The torchvision package consists of popular datasets, model architectures, and common image transformations for computer vision.
TorchVision requires PyTorch 1.1 or newer.
Anaconda:
conda install torchvision -c pytorch
pip:
pip install torchvision
From source:
python setup.py install
# or, for OSX
# MACOSX_DEPLOYMENT_TARGET=10.9 CC=clang CXX=clang++ python setup.py install
By default, GPU support is built if CUDA is found and torch.cuda.is_available()
is true.
It's possible to force building GPU support by setting FORCE_CUDA=1
environment variable,
which is useful when building a docker image.
Torchvision currently supports the following image backends:
- Pillow (default)
- Pillow-SIMD - a much faster drop-in replacement for Pillow with SIMD. If installed will be used as the default.

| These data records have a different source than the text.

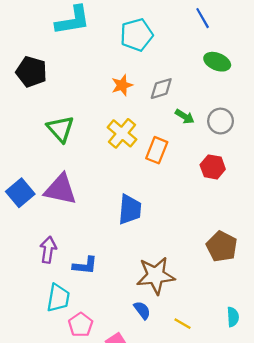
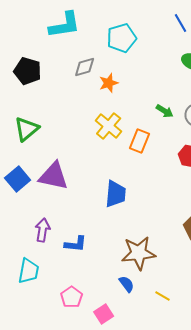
gray diamond: (161, 89) -> (85, 67), moved
green triangle: (60, 129) -> (27, 129), moved, turned 32
cyan trapezoid: (58, 298) -> (29, 271), moved

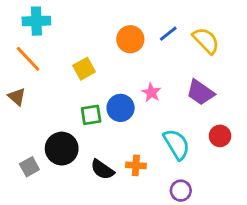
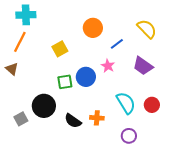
blue line: (168, 34) -> (117, 44), moved
orange line: (28, 59) -> (20, 42), turned 70
red circle: (220, 136) -> (152, 105), moved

- accimage - if installed can be activated by calling
torchvision.set_image_backend('accimage')
TorchVision also offers a C++ API that contains C++ equivalent of python models.
Installation From source:
mkdir build
cd build
cmake ..
make
make install
You can find the API documentation on the pytorch website: http://pytorch.org/docs/master/torchvision/
We appreciate all contributions. If you are planning to contribute back bug-fixes, please do so without any further discussion. If you plan to contribute new features, utility functions or extensions, please first open an issue and discuss the feature with us.